-- Support for .parquet, .json, .csv (note: Spotify listening history comes in a multiple .json files, something fun to play with).
-- Support for glob reading, like: select * from 'tsa20*.csv' - so you can read hundreds of files (any type of file!) as if they were one file.
-- if the files don't have the same schema, union_by_name is amazing.
-- The .csv parser is amazing. Auto assigns types well.
-- It's small! The Web Assembly version is 2mb! The CLI is 16mb.
-- Because it is small you can add duckdb directly to your product, like Malloy has done: https://www.malloydata.dev/ - I think of Malloy as a technical persons alternative to PowerBI and Tableau, but it uses a semantic model that helps AI write amazing queries on your data.
I'd say the author's thoughts are valid for basic data processing. Outside of that, most of claims in this article, such as:
"We're moving towards a simpler world where most tabular data can be processed on a single large machine1 and the era of clusters is coming to an end for all but the largest datasets."
become very debatable. Depending on how you want to pivot/ scale/augment your data, even datasets that seemingly "fit" on large boxes will quickly OOM you.
The author also has another article where they claim that:
"SQL should be the first option considered for new data engineering work. It’s robust, fast, future-proof and testable. With a bit of care, it’s clear and readable." (over polars/pandas etc)

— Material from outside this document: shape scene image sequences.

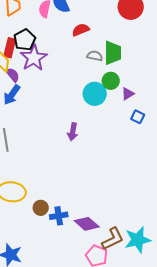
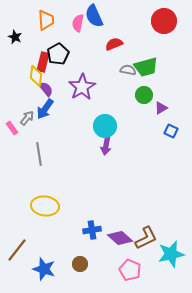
green trapezoid: (113, 53) -> (146, 67), turned 75
purple star: (34, 58) -> (82, 87), moved
cyan circle: (95, 94) -> (105, 126), moved
brown circle: (41, 208) -> (80, 264), moved
brown L-shape: (113, 239) -> (146, 238), moved

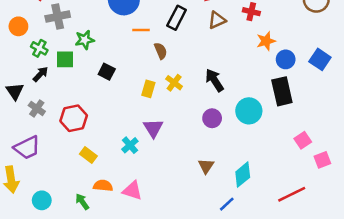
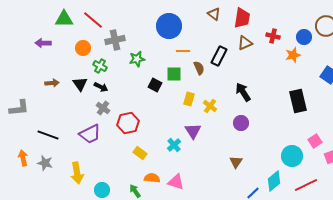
black rectangle: (177, 18) -> (219, 56), moved
orange star: (266, 41) -> (293, 55), moved
green square: (65, 59) -> (174, 74), moved
blue circle: (286, 59) -> (304, 37), moved
black arrow: (41, 74) -> (101, 87), turned 72
yellow cross: (174, 83) -> (210, 106), moved
black triangle: (15, 91) -> (80, 84), moved
gray cross: (37, 108) -> (103, 108), moved
cyan circle: (249, 111) -> (292, 156), moved
purple trapezoid: (27, 148) -> (90, 134), moved
cyan diamond: (243, 175) -> (274, 181), moved

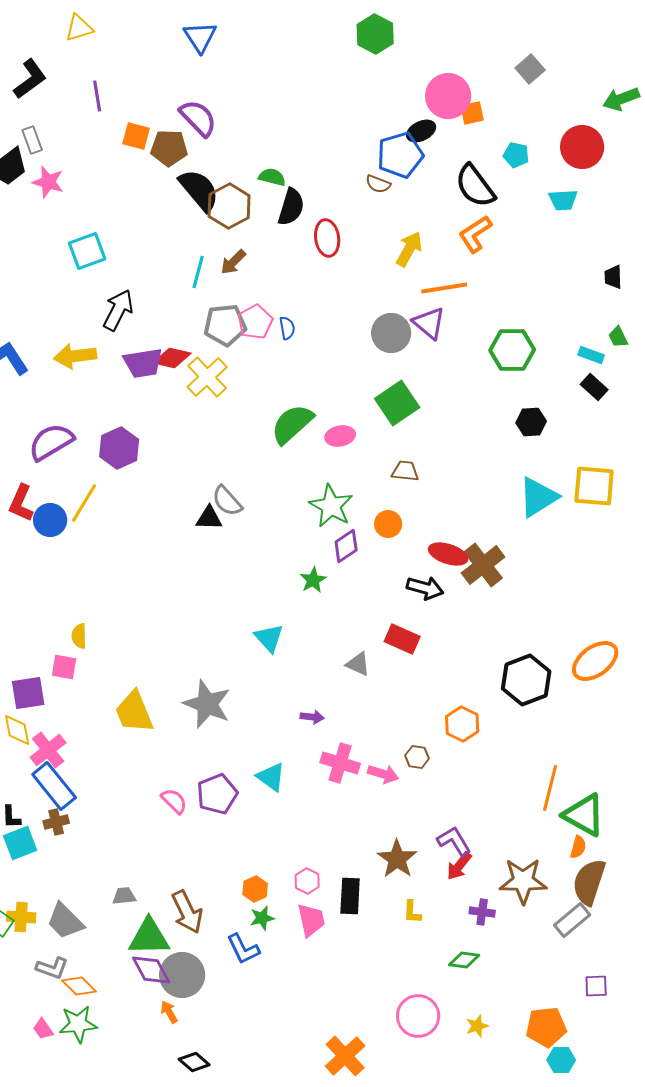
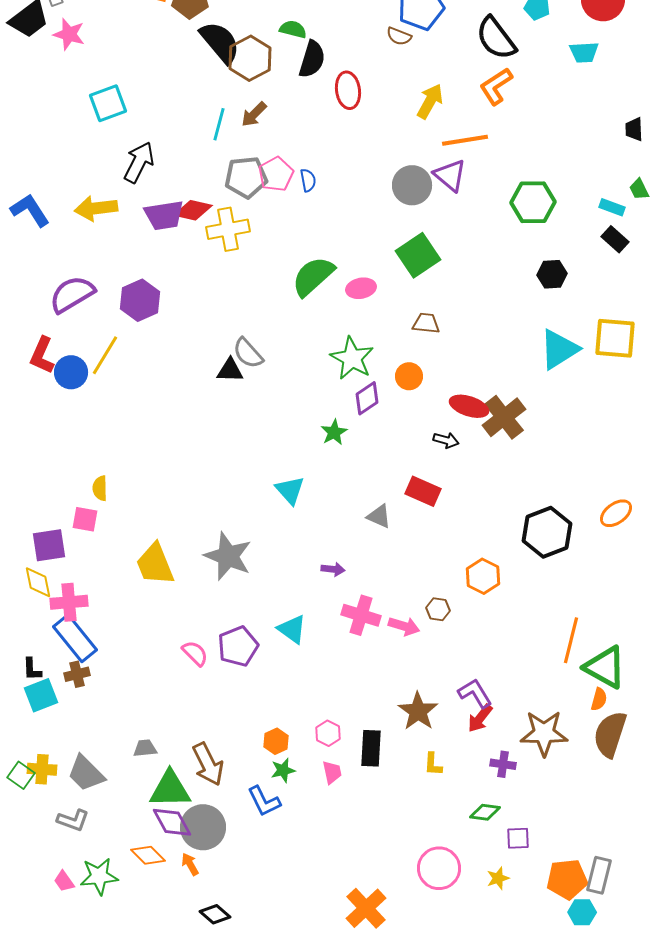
yellow cross: (207, 377) -> (228, 229), turned 33
black arrow: (425, 588) -> (446, 440), size x0.7
orange ellipse: (595, 661) -> (616, 513), size x0.7
pink cross: (48, 750) -> (69, 602), turned 33
pink trapezoid: (311, 920) -> (332, 772), size x0.7
gray rectangle: (572, 920) -> (599, 875), moved, turned -36
orange diamond: (79, 986) -> (148, 855), moved
purple square: (596, 986) -> (518, 838), moved

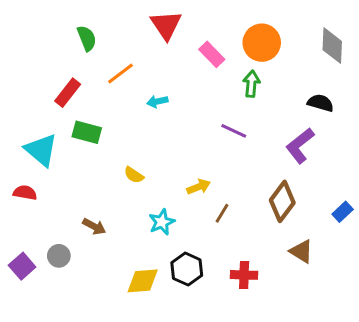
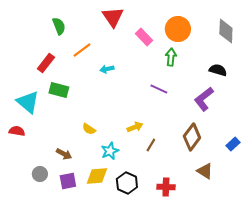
yellow semicircle: (134, 175) -> (89, 129), moved
purple square: (22, 266) -> (68, 181), moved, turned 30
yellow diamond: (143, 281) -> (97, 176), moved

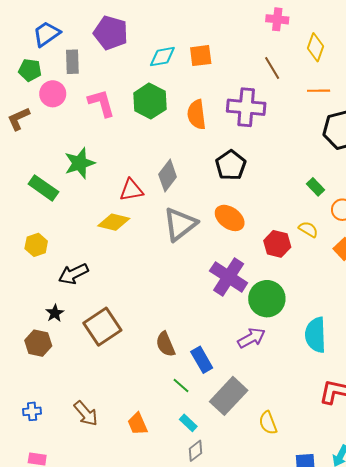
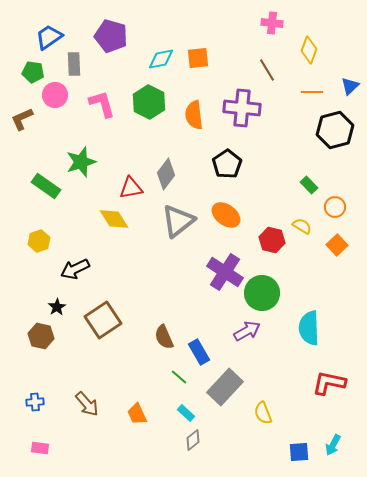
yellow diamond: (114, 222) -> (114, 219), turned 44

This does not map to my experience at all, outside of the realm of nicely parsed datasets that don't require too much complicated analysis or augmentation.
SQL is popular because everyone can learn and start using it after a while. I agree that Python sometimes is a better tool but I don't see SQL going away anytime.
From my experience, the data modelling side is still overwhelmingly in SQL. The ingestion side is definitely mostly Python/Scala though.
I’ve not used duckdb before nor do I do much data analysis so I am curious about this one aspect of processing medium sized json/csv with it: the data are not indexed, so any non-trivial query would require a full scan. Is duckdb so fast that this is never really a problem for most folks?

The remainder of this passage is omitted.